You've also got the dynamic, which has been talked about many times, of lots of cash on corporate and middle market balance sheets to be deployed before borrowings pick up. And we still haven't seen much of that yet either.
- Analyst
Yes. Okay. That's perfect. I appreciate it.
Operator
Peyton Green of Sterne, Agee.
- Analyst
Phil, I was wondering maybe if you could add just a little color on the commercial loan growth. And I apologize if I missed this, but would you attribute, and certainly the line utilization information is very helpful, but would you attribute the success to the calling effort really getting more traction, and broadening out of customers, or were you getting more business from existing customers?
- President and CEO
I think it's a combination of many things, Peyton. I think we had -- we have a calling officer base that is well established here now. We haven't been doing a lot of hiring, so it's not like we have a bunch of new people, so people are well established in their calling routines. I think that's paying off.
We've had very good results in our specialized businesses. Commercial real estate has been doing well now for a long time. And as those construction loans ramp up, we obviously get outstandings from those. It is quite broad-based.

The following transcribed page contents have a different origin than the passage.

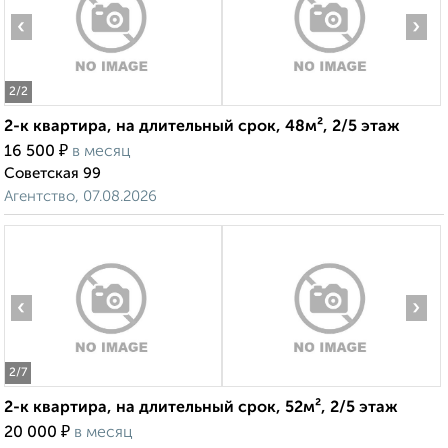
‹
›
2
/2
2-к квартира, на длительный срок, 48м², 2/5 этаж
₽
16 500
в месяц
Советская 99
Агентство, 07.08.2026
‹
›
2
/7
2-к квартира, на длительный срок, 52м², 2/5 этаж
₽
20 000
в месяц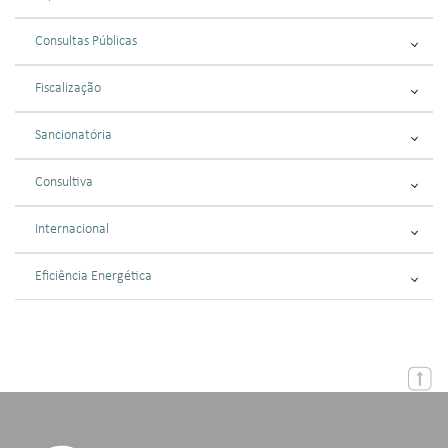
Consultas Públicas
Fiscalização
Sancionatória
Consultiva
Internacional
Eficiência Energética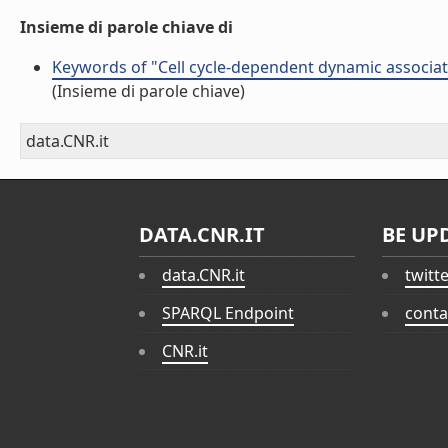
Insieme di parole chiave di
Keywords of "Cell cycle-dependent dynamic associat
(Insieme di parole chiave)
data.CNR.it
DATA.CNR.IT
BE UP
data.CNR.it
twitt
SPARQL Endpoint
conta
CNR.it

What it really isn't is the economy generating a whole lot of loan activity for us or anybody, this is generally taking share from someone else. And we've had, for example, very good results in commercial banking up in the twin cities. We hired some very good people up there over the last couple of years, and they've been doing a very good job of taking some sizable accounts from some of our competitors up there. That's the --
- Analyst
Okay. And so really, no change in your ability to grab business from others? You still see a pretty good opportunity there? Is that fair?
- President and CEO
We do. Although as Scott was saying earlier, we are very disciplined about what we're building here as far as the loan portfolios. So we are staying away from quite a bit of the frothy private equity driven, higher leverage deals. That's not where we're playing to any great extent today. So we're leaving some potential loan business on the table that perhaps others are picking up.
- Analyst
Okay. And then, maybe in your calling efforts, do you get any sense that this will be a better capital spend year by commercial customers, or do you still feel like they're somewhat under the desk, and not really coming out?
- President and CEO
Well, if we see utilization continue into the second quarter, and past then, then perhaps we can start to say companies are getting a little more aggressive on capital spending. I still think it's a little early to declare victory on that.
- Analyst
Okay. Great. Thank you for taking my questions.
- President and CEO
Of course.
Operator
Thank you. I am showing no further questions at this time. I'd like to hand the call back over to Mr. Phil Flynn for any closing remarks.
- President and CEO
Okay, well, thank you Nicole, and thank everybody for joining us today. Just to close, we are really happy with the first quarter results, and we are quite optimistic about the rest of the year, we're off to a very good start, so we look forward to talking to you next quarter. And as always, if you have any questions in the meantime, give us a call, and thanks again for your interest in Associated.
Operator
Ladies and gentlemen, this concludes the Associated Banc-Corp first quarter 2014 conference call. You may all now disconnect. Have a great day, everyone.